Grassley also charged that Akhmetshin worked with Fusion GPS, the group including a former British intelligence officer who produced a dossier last year setting out details of claimed financial and political links between the Trump campaign — including Donald Trump Sr. — and Russian officials.

Futerfas insisted that Trump Jr. knew nothing about Akhmatshin’s background at the time of the meeting.

When asked about whether he now had reservations, Futerfas responded, “I have absolutely no concerns about what was said in that meeting.”

Akhmetshin opened his first Washington lobbying office in 1998. Called the International Eurasian Institute for Economic and Political Research, its declared mission was to “help expand democracy and the rule of law in Eurasia”. His earliest clients included members of Kazakhstan’s opposition before he fled the country for the US, becoming a citizen in 2009.

In 2011 Akhmetshin was accused of helping to organize a smear campaign against a former Russian Duma deputy who had sought political asylum in the US. And in 2015, he was named in federal and state courts for involvement in the hacking of International Mineral Resources, a mining company based in The Netherlands, to steal sensitive and confidential materials.

Like Veselynitskaya, Akhmetshin represented HRAGI, which has lobbied Congress for removal of sanctions on Russia.
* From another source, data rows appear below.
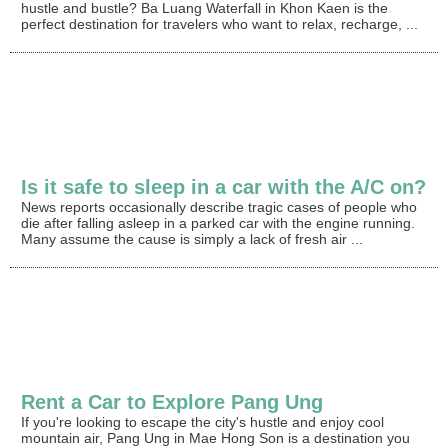
hustle and bustle? Ba Luang Waterfall in Khon Kaen is the
perfect destination for travelers who want to relax, recharge, ...
Is it safe to sleep in a car with the A/C on?
News reports occasionally describe tragic cases of people who
die after falling asleep in a parked car with the engine running.
Many assume the cause is simply a lack of fresh air ...
Rent a Car to Explore Pang Ung
If you're looking to escape the city's hustle and enjoy cool
mountain air, Pang Ung in Mae Hong Son is a destination you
That has included issues around the ban on the adoption of Russian children by American families, imposed by Vladmir Putin after Congress’s passage of the Magnitsky Act imposing sanctions for human rights violations.

Trump Jr. initially said last Saturday, after the meeting was revealed by The New York Times, that it was about “adoptions”. However, he changed the story after further information established that the discussion was prompted by claims that the Russians had damaging material on Hillary Clinton — information confirmed by Trump Jr’s e-mails to Goldstone.

HRAGI removed Akhmetshin from its roster of lobbyists on May 8, five days before the Justice Department settled a long-running corruption case against a Russian company called Prevezon Holding. HRAGI represented Prevezon’s owner, whose lawyer is Veselnitskaya.